My grandmother always enjoyed oranges. Her room smelled like orange peelings, the segments of dried-out fruit littered the wide plastic table that was her nightstand. As long as her arthritic hands were willing to, she always peeled her oranges herself. She dug her aged thumbnail into the center of the fruit as she peeled off the skin. The tangy, tart fruit brought a quiet smile to her face. It was as if the fruits were a calming presence in her life.

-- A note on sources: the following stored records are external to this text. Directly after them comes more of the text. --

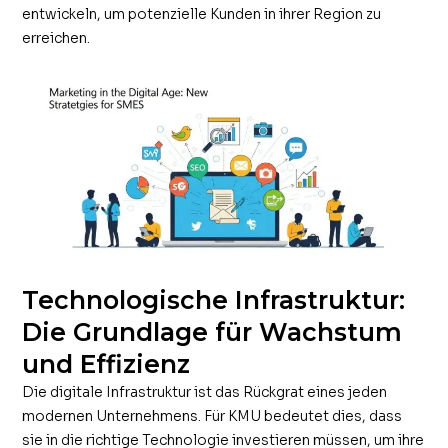
entwickeln, um potenzielle Kunden in ihrer Region zu
erreichen.
Technologische Infrastruktur:
Die Grundlage für Wachstum
und Effizienz
Die digitale Infrastruktur ist das Rückgrat eines jeden
modernen Unternehmens. Für KMU bedeutet dies, dass
sie in die richtige Technologie investieren müssen, um ihre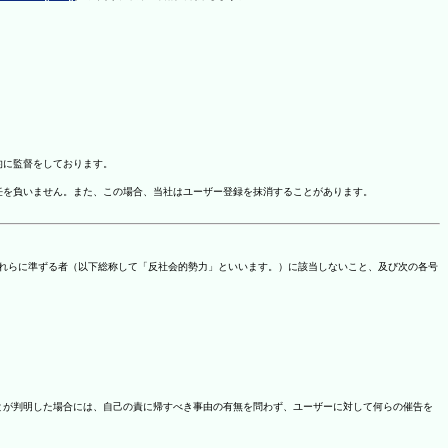
的に監督をしております。
任を負いません。また、この場合、当社はユーザー登録を抹消することがあります。
これらに準ずる者（以下総称して「反社会的勢力」といいます。）に該当しないこと、及び次の各号
ことが判明した場合には、自己の責に帰すべき事由の有無を問わず、ユーザーに対して何らの催告を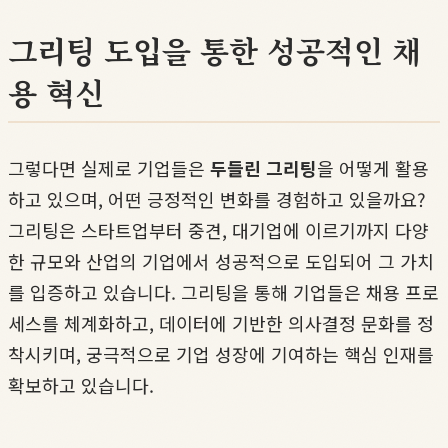
그리팅 도입을 통한 성공적인 채
용 혁신
그렇다면 실제로 기업들은
두들린 그리팅
을 어떻게 활용
하고 있으며, 어떤 긍정적인 변화를 경험하고 있을까요?
그리팅은 스타트업부터 중견, 대기업에 이르기까지 다양
한 규모와 산업의 기업에서 성공적으로 도입되어 그 가치
를 입증하고 있습니다. 그리팅을 통해 기업들은 채용 프로
세스를 체계화하고, 데이터에 기반한 의사결정 문화를 정
착시키며, 궁극적으로 기업 성장에 기여하는 핵심 인재를
확보하고 있습니다.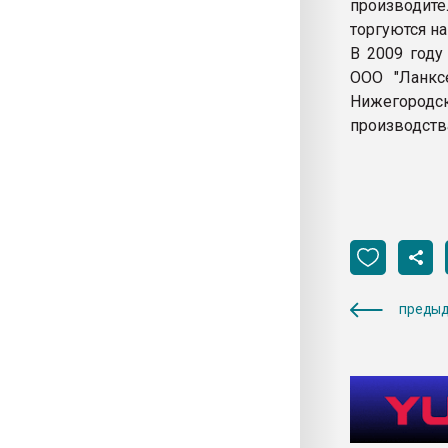
производите
торгуются н
В 2009 году
ООО "Ланксе
Нижегородс
производства
предыд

Well into her seventies, Lola was still very strong and able. She was 73 when I was born, and her quaint figure was instrumental in raising me. When my parents worked, she assumed a lot of roles: she cooked our food, she cleaned up after us, and kept us clean and healthy. Well into high school she made sure we hit the books, steered us far and away from trouble, and into her eighties, even tucked me in from the top bunk that is my bed. Carefully, at that: the two blankets and the comforter had to be perfectly aligned before she trudged out of the room, and into hers.
When she took the fall that kept her from walking – and I was old enough to be aware of the world around me – I realized how much of a toll age can have on the body and the spirit. She gradually lost her hearing, and her eyesight failed her. She had to spend much of her time either in bed, or on a wheelchair. Still, at the age of 87, she took the oranges from her lap and carefully peeled them. She wasn’t a big fan of ponkan because the pith was too thick, and kiat-kiat was too small. Those inexpensive sweet oranges from the market were her favorite.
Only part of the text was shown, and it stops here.